- _Your instructions_
Give the listing again word for word, excluding the pictures it contains.

- _Provided information_
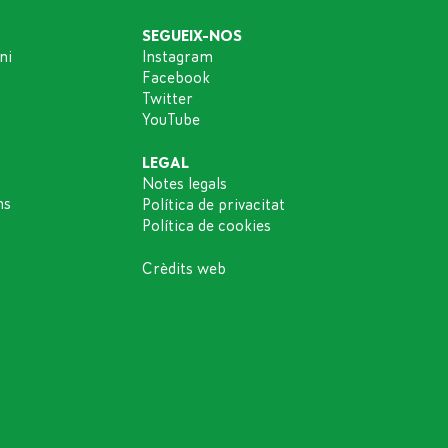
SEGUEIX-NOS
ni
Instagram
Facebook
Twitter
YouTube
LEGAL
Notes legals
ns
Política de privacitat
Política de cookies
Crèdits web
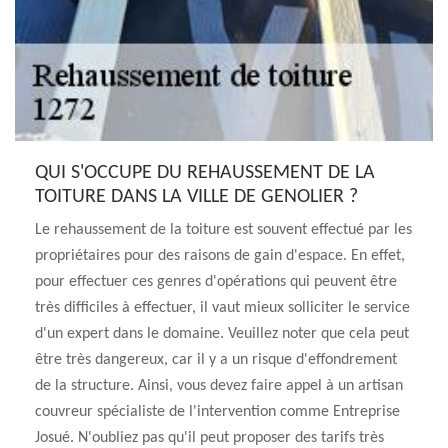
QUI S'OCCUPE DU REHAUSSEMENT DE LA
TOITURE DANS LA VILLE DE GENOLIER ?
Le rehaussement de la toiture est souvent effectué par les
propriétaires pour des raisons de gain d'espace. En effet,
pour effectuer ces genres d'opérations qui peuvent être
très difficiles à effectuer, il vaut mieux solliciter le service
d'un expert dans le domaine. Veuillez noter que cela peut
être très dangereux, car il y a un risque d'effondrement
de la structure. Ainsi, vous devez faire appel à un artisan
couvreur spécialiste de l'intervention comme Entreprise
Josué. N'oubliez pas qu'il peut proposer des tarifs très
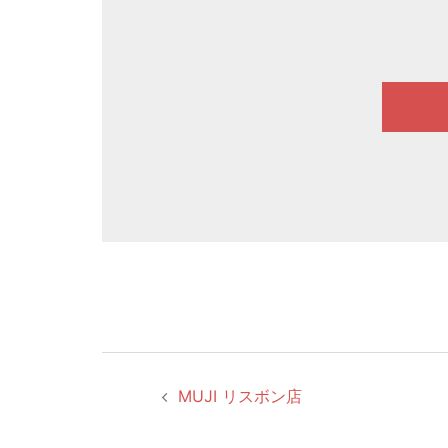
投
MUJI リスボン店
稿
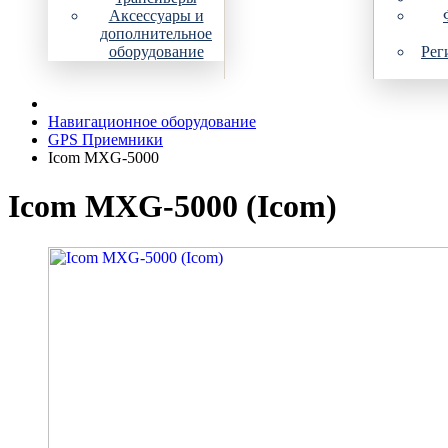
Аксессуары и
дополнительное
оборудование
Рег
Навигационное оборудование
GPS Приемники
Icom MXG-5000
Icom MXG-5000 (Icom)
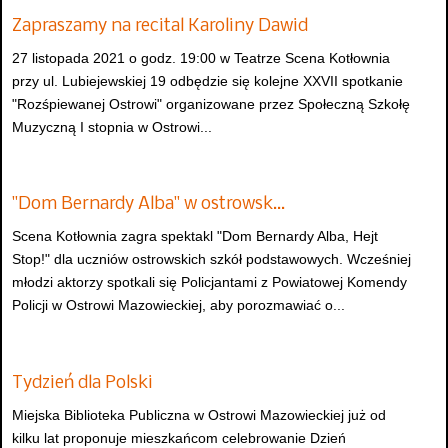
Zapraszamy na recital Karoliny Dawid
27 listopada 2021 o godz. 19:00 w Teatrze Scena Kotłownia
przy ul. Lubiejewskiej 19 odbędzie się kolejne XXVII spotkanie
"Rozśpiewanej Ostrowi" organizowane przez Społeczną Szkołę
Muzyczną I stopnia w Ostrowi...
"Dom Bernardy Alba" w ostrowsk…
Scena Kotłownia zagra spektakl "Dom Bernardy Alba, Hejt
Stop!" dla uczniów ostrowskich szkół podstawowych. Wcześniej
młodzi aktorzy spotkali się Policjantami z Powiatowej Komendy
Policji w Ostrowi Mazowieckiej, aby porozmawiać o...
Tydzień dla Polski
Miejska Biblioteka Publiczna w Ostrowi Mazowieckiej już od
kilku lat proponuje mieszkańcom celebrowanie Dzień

- _Answer to this exercise_
SEGUEIX-NOS
ni
Instagram
Facebook
Twitter
YouTube
LEGAL
Notes legals
ns
Política de privacitat
Política de cookies
Crèdits web
QUI S'OCCUPE DU REHAUSSEMENT DE LA
TOITURE DANS LA VILLE DE GENOLIER ?
Le rehaussement de la toiture est souvent effectué par les
propriétaires pour des raisons de gain d'espace. En effet,
pour effectuer ces genres d'opérations qui peuvent être
très difficiles à effectuer, il vaut mieux solliciter le service
d'un expert dans le domaine. Veuillez noter que cela peut
être très dangereux, car il y a un risque d'effondrement
de la structure. Ainsi, vous devez faire appel à un artisan
couvreur spécialiste de l'intervention comme Entreprise
Josué. N'oubliez pas qu'il peut proposer des tarifs très
投
MUJI リスボン店
稿
Аксессуары и
дополнительное
оборудование
Рег
Навигационное оборудование
GPS Приемники
Icom MXG-5000
Icom MXG-5000 (Icom)
Zapraszamy na recital Karoliny Dawid
27 listopada 2021 o godz. 19:00 w Teatrze Scena Kotłownia
przy ul. Lubiejewskiej 19 odbędzie się kolejne XXVII spotkanie
"Rozśpiewanej Ostrowi" organizowane przez Społeczną Szkołę
Muzyczną I stopnia w Ostrowi...
"Dom Bernardy Alba" w ostrowsk…
Scena Kotłownia zagra spektakl "Dom Bernardy Alba, Hejt
Stop!" dla uczniów ostrowskich szkół podstawowych. Wcześniej
młodzi aktorzy spotkali się Policjantami z Powiatowej Komendy
Policji w Ostrowi Mazowieckiej, aby porozmawiać o...
Tydzień dla Polski
Miejska Biblioteka Publiczna w Ostrowi Mazowieckiej już od
kilku lat proponuje mieszkańcom celebrowanie Dzień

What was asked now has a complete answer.